[Your objective] In the entries below, which lines run from the one containing "Que faire si l'eau de ma commune est non" to the one containing "analyses d'eau potable du robinet en France."? Copy exactly those lines, ends included, and no others.

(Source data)
━━━━━━━━
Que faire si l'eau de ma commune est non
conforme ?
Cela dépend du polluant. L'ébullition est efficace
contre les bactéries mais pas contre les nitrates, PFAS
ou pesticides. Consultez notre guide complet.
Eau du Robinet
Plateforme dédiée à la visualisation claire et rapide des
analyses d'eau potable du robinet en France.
━━━━━━━━
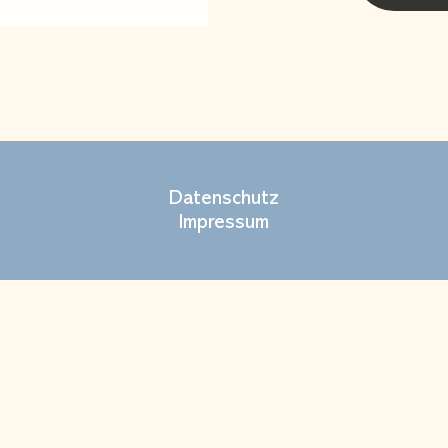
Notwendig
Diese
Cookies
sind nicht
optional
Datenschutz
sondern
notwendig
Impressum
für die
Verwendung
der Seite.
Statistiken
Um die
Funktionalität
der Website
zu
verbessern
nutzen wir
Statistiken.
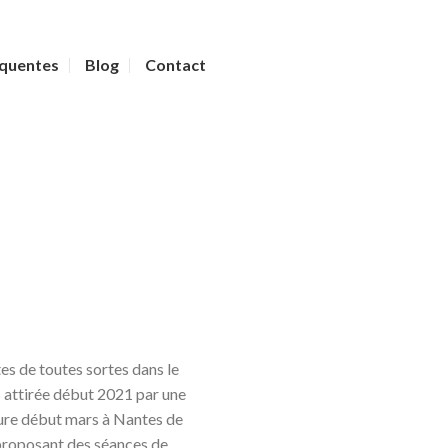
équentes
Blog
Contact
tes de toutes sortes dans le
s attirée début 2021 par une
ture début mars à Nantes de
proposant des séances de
━━━━━━━━
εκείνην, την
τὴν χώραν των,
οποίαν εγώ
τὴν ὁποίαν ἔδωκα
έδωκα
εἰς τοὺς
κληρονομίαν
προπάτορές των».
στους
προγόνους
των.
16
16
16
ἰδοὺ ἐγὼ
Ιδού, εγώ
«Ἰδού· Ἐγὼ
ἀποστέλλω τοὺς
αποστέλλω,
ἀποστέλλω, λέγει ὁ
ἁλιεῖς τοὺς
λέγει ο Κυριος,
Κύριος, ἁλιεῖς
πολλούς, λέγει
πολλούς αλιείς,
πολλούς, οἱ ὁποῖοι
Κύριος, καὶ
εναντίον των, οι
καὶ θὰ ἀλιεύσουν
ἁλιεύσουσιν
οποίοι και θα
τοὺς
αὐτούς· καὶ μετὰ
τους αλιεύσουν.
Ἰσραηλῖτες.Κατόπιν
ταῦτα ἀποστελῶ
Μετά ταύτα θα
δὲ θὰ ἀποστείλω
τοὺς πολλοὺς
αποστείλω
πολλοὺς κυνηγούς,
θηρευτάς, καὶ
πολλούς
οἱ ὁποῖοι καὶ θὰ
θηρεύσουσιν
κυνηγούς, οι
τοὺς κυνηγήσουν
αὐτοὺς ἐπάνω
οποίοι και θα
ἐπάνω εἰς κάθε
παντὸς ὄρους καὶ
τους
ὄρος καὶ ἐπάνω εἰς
━━━━━━━━
[Result below]
Que faire si l'eau de ma commune est non
conforme ?
Cela dépend du polluant. L'ébullition est efficace
contre les bactéries mais pas contre les nitrates, PFAS
ou pesticides. Consultez notre guide complet.
Eau du Robinet
Plateforme dédiée à la visualisation claire et rapide des
analyses d'eau potable du robinet en France.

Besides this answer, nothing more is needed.